Consumer spending, which accounts for 70% of U.S. GDP, rose at a 1.7% annual rate in the second quarter. That’s the weakest annual pace since the third quarter of 2011. Remarkably, the poor retail data has not dragged the indices lower, although this may soon change.
I have been an Amazon.com (NASDAQ: AMZN) buyer for a while. However, I fear that the shares have gone too far without a proper correction, setting the stage for a massive downside retreat.
In May, ChartWatch noted that the shares were ready to rally. Later, I upgraded my AMZN target price to $252.
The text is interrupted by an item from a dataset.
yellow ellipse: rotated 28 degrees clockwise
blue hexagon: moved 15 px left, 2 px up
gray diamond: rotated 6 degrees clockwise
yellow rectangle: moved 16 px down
After breaking out of a perfect wedge (blue lines) pattern, AMZN nailed and exceeded the $252 anticipated target. The rally was great, except that the shares did a poor job setting up support zones along the way. AMZN needs a correction … and the next pullback could be fierce.
This chart shows the price of AMZN shares along with an important support area for you to monitor.
AMZN’s first support zone is 10% lower at $235 – a level where it consolidated during the first half of August. This level also coincides with a rising 50-day moving average (orange line) around $237, laying greater credence to this zone as an area of protection.
It’s likely the $235 zone will hold through October. However, the next support area is substantially lower at $210, which coincides with the rising 200-day moving average (in black).
From a fundamental viewpoint, it’s hard to argue why AMZN shares are this high. The stock trades at 317 times EPS. Its forward P/E is above 109.
Though analysts slate EPS to expand by 208% next year, it’s likely to drop 46% this year. Such volatility in EPS is not uncommon among small-cap stocks. However, AMZN is no small potatoes, clocking in with a market capitalization of more than $117 billion.
Amazon.com is a wonderful business. However, the stock not only appears stretched, it’s grossly overvalued at the current price.
New buyers should wait until a decline down to $235 before initiating a new position. Alternatively, sellers of the stock can use the same price as their near-term target.
Equities mentioned in this article: AMZN.